Het plangebied betreft een wigvormig gebied, dat tot nog toe onbebouwd is. Het plangebied wordt van de rest van de wijk gescheiden door een watergang met een groenstrook. Dit water en groen is onderdeel van de robuuste water- en groenstructuur van de wijk Waldijk. Ten zuiden van deze watergang zal aan de Kruiskamplaan bebouwing in een vrij dichte strook worden gerealiseerd. Hiermee wordt de wijk Waldijk afgerond, en waardoor het plangebied ruimtelijk een sterkere relatie met het buitengebied gaat krijgen.

2.2.2 Functionele situatie

Het plangebied grenst direct aan het woongebied Waldijk, die samen met de wijk Kleis één van de grote woonwijken vormt. Naast woonbuurten omvatten de wijken Waldijk en Kleis ook verschillende andere functies. Maatschappelijke functies, zoals een basisschool, kinderopvang en een gezondheidscentrum met onder andere een huisartsenpraktijk en een apotheek, zijn geconcentreerd in het zuidwestelijke deel van Waldijk op ruim 400 m van het plangebied. Daarnaast is in de wijk De Kleis een supermarkt aanwezig. Deze ligt nabij het station, op ongeveer 600 m van het plangebied. Overige winkelvoorzieningen liggen in de kern Uitgeest. Direct noordwestelijk van het plangebied liggen de tennisvelden van de Tennisclub Uitgeest.

Plangebied 

Binnen de ontwikkeling Waldijk was het plangebied beoogd als kantorenlocatie. Deze functie is echter nooit gerealiseerd binnen het plangebied. De locatie is gebruikt als gronddepot voor de uitbreidingswijk Waldijk en voor de opslag van bouwmaterialen. De zuidrand van het plangebied, die grenst aan het water, is groen ingericht.

2.3 Toekomstige situatie

Voorgeschiedenis

Voor het plangebied was een programma voorzien dat uitging van de realisatie van 50 startersappartementen. Deze zouden worden opgericht in drie gebouwen die haaks op de spoorlijn gerealiseerd. tijdens de crisis bleek dit programma niet uitvoerbaar. Recent heeft Scholtens Projecten het plan middels een tender verworven en verder opgepakt. Zij heeft ervoor gekozen het project enigszins gewijzigd uit te voeren.

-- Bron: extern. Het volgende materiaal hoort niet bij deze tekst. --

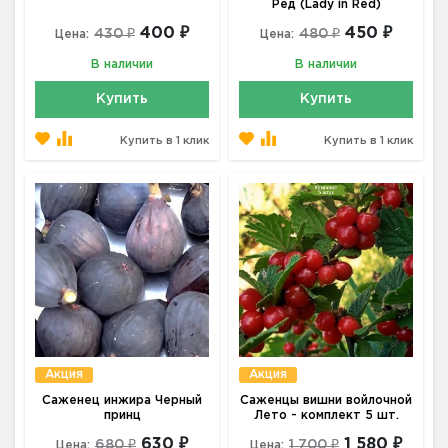
Ред (Lady in Red)
400 ₽
450 ₽
430 ₽
480 ₽
Цена:
Цена:
В наличии
В наличии
Купить
Купить
Купить в 1 клик
Купить в 1 клик
Акция
Акция
Саженец инжира Черный
Саженцы вишни войлочной
принц
Лето - комплект 5 шт.
630 ₽
1 580 ₽
680 ₽
1 700 ₽
Цена:
Цена: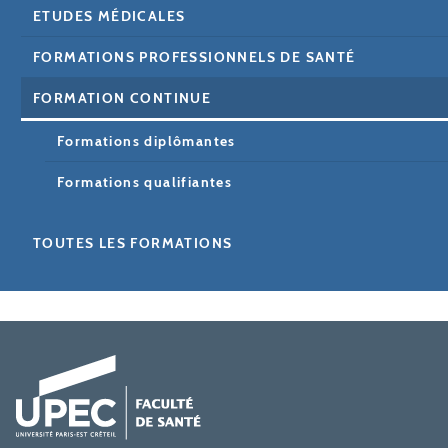
ETUDES MÉDICALES
FORMATIONS PROFESSIONNELS DE SANTÉ
FORMATION CONTINUE
Formations diplômantes
Formations qualifiantes
TOUTES LES FORMATIONS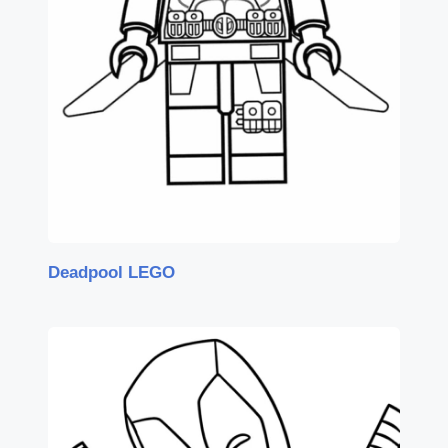
Deadpool LEGO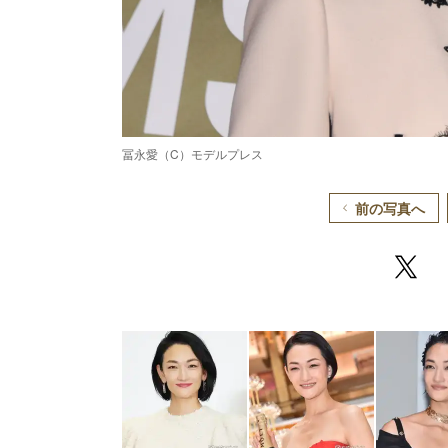
冨永愛（C）モデルプレス
前の写真へ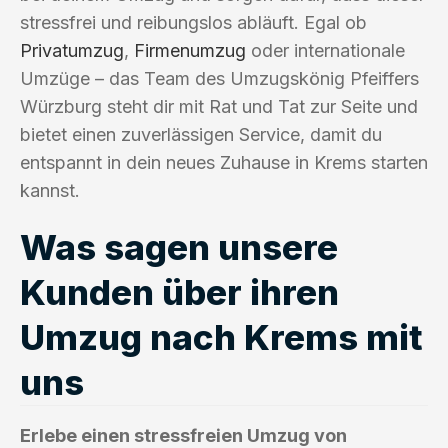
stressfrei und reibungslos abläuft. Egal ob
Privatumzug
,
Firmenumzug
oder internationale
Umzüge – das Team des Umzugskönig Pfeiffers
Würzburg steht dir mit Rat und Tat zur Seite und
bietet einen zuverlässigen Service, damit du
entspannt in dein neues Zuhause in Krems starten
kannst.
Was sagen unsere
Kunden über ihren
Umzug nach Krems mit
uns
Erlebe einen stressfreien Umzug von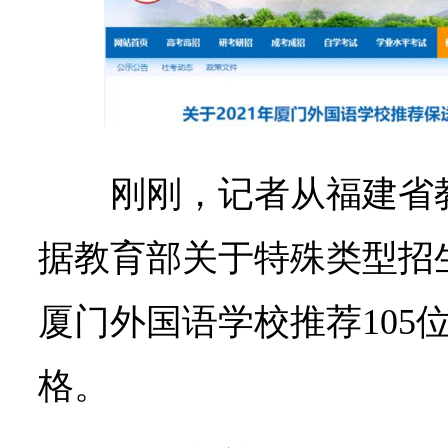
刚刚，记者从福建省
据教育部关于特殊类型招生
厦门外国语学校推荐105
格。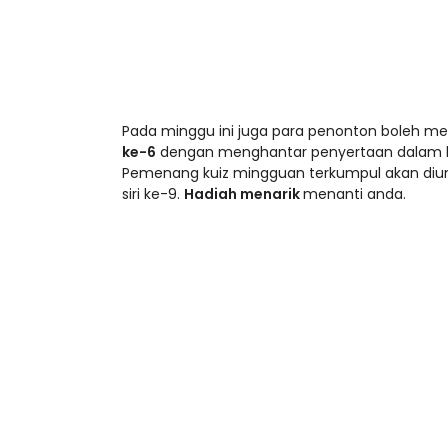
Pada minggu ini juga para penonton boleh m
ke-6
dengan menghantar penyertaan dalam lin
Pemenang kuiz mingguan terkumpul akan diu
siri ke-9.
Hadiah menarik
menanti anda.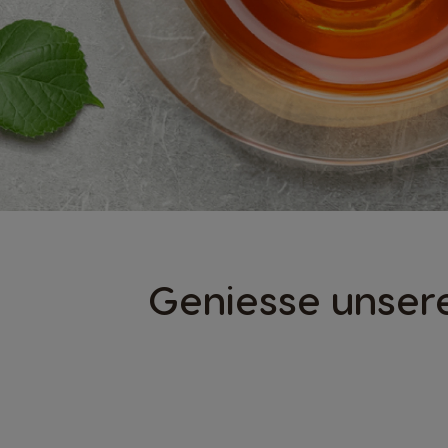
Geniesse unsere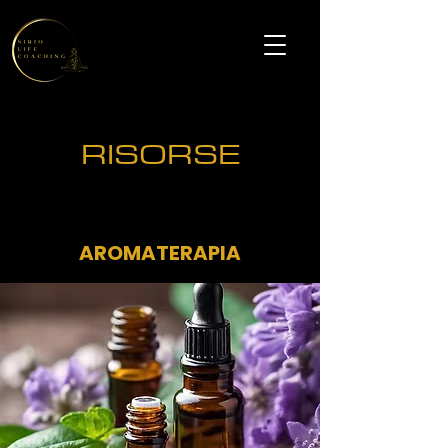
RISORSE
AROMATERAPIA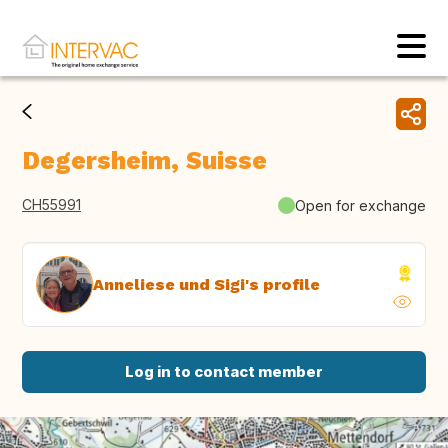
Degersheim, Suisse
CH55991
Open for exchange
Anneliese und Sigi's profile
Log in to contact member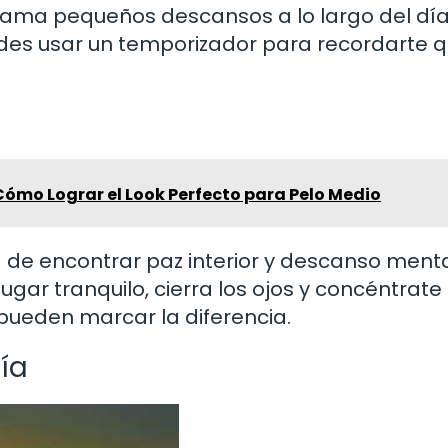
rama pequeños descansos a lo largo del día
uedes usar un temporizador para recordarte 
ómo Lograr el Look Perfecto para Pelo Medio
de encontrar paz interior y descanso menta
ugar tranquilo, cierra los ojos y concéntrate
 pueden marcar la diferencia.
ía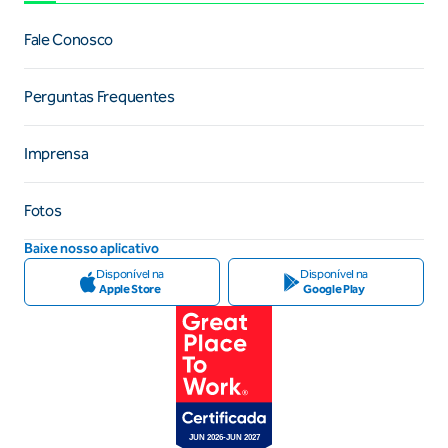
Fale Conosco
Perguntas Frequentes
Imprensa
Fotos
Baixe nosso aplicativo
Disponível na
Disponível na
Apple Store
Google Play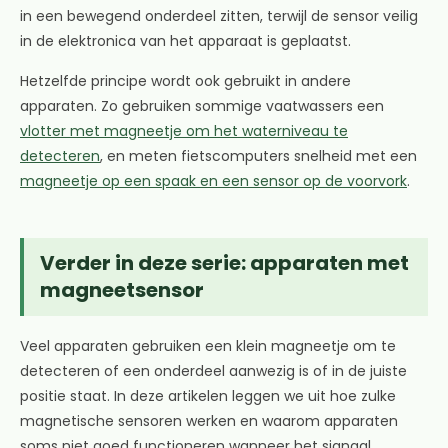
in een bewegend onderdeel zitten, terwijl de sensor veilig
in de elektronica van het apparaat is geplaatst.
Hetzelfde principe wordt ook gebruikt in andere
apparaten. Zo gebruiken sommige vaatwassers een
vlotter met magneetje om het waterniveau te
detecteren
, en meten fietscomputers snelheid met een
magneetje op een spaak en een sensor op de voorvork
.
Verder in deze serie: apparaten met
magneetsensor
Veel apparaten gebruiken een klein magneetje om te
detecteren of een onderdeel aanwezig is of in de juiste
positie staat. In deze artikelen leggen we uit hoe zulke
magnetische sensoren werken en waarom apparaten
soms niet goed functioneren wanneer het signaal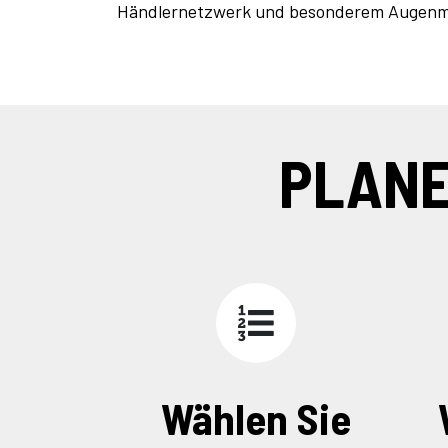
Händlernetzwerk und besonderem Augenmerk
PLANE
Wählen Sie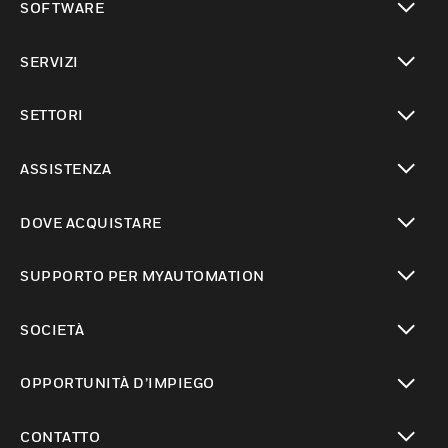
SOFTWARE
toggle view
SERVIZI
toggle view
SETTORI
toggle view
ASSISTENZA
toggle view
DOVE ACQUISTARE
toggle view
SUPPORTO PER MYAUTOMATION
toggle view
SOCIETÀ
toggle view
OPPORTUNITÀ D’IMPIEGO
toggle view
CONTATTO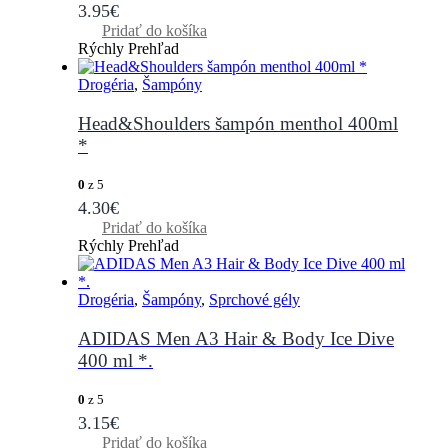
3.95
€
Pridať do košíka
Rýchly Prehľad
Drogéria
,
Šampóny
Head&Shoulders šampón menthol 400ml
*
0
z 5
4.30
€
Pridať do košíka
Rýchly Prehľad
Drogéria
,
Šampóny
,
Sprchové gély
ADIDAS Men A3 Hair & Body Ice Dive
400 ml *.
0
z 5
3.15
€
Pridať do košíka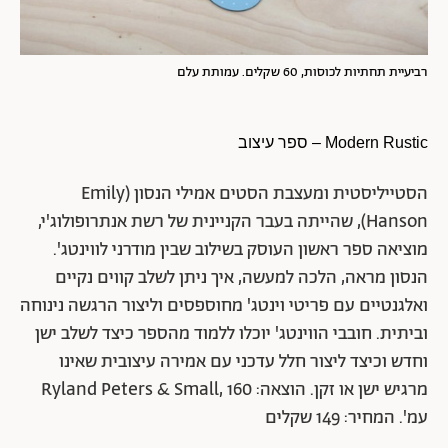
רביעיית תחתיות לכוסות, 60 שקלים. עמותת עלם
Modern Rustic
– ספר עיצוב
הסטייליסטית ומעצבת הסטים אמילי הנסון (Emily
Hanson), שהייתה בעבר הקניינית של רשת אנתרופולוג'י,
מוציאה ספר ראשון העוסק בשילוב שבין מודרני לווינטג'.
הנסון מראה, הלכה למעשה, איך ניתן לשלב קווים נקיים
ואלגנטיים עם פריטי וינטג' מחוספסים וליצור הרגשה נינוחה
וביתית. חובבי הווינטג' יוכלו ללמוד מהספר כיצד לשלב ישן
וחדש וכיצד ליצור חלל עדכני עם אמירה עיצובית שאינו
מרגיש ישן או זקן. הוצאה: Ryland Peters & Small, 160
עמ'. המחיר: 149 שקלים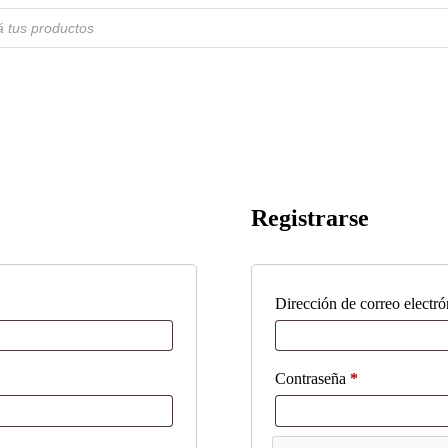
Registrarse
Dirección de correo electr
Obligatorio
Contraseña
*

afbeelding "i_NL.IMRO.0450.BPAppSmallek2018-VS01_0002.png"

2.3.1 Ruimtelijke situatie

Het nieuwe plan is ruimtelijk grotendeels gebaseerd op de oorspronkelijke opzet. De bebouwing bestaat uit drie bouwblokken, A, B en C, die haaks op het spoor staan. Blok C is het meest noordelijke blok. Met name in de openbare ruimte zijn wijzigingen doorgevoerd. Ten opzichte van de oorspronkelijke plannen is de beleefbaarheid van het water vergroot. In eerste instantie was gekozen voor een grote waterpartij ten oosten van blok A, en dus buiten het woongebied. In de nieuwe opzet is het water het woongebied in getrokken. Tussen blok A en B is water gerealiseerd. De bewoners van de omliggende appartementen krijgen de kans om hier een bootje aan te meren.

Aan de oostzijde en zuidzijde is meer ruimte gereserveerd voor landschappelijke inpassing. Aan de oostzijde worden grondwallen en rietoevers gerealiseerd. Hiermee wordt de privacy van de bewoners gegarandeerd. Aan de zuidzijde, aangrenzend aan blok A, komen tuinen. Hiermee wordt de landschaps- en waterbeleving vergroot. Ook de woningen op de begane grond van blok C wordt een kleine tuin geboden.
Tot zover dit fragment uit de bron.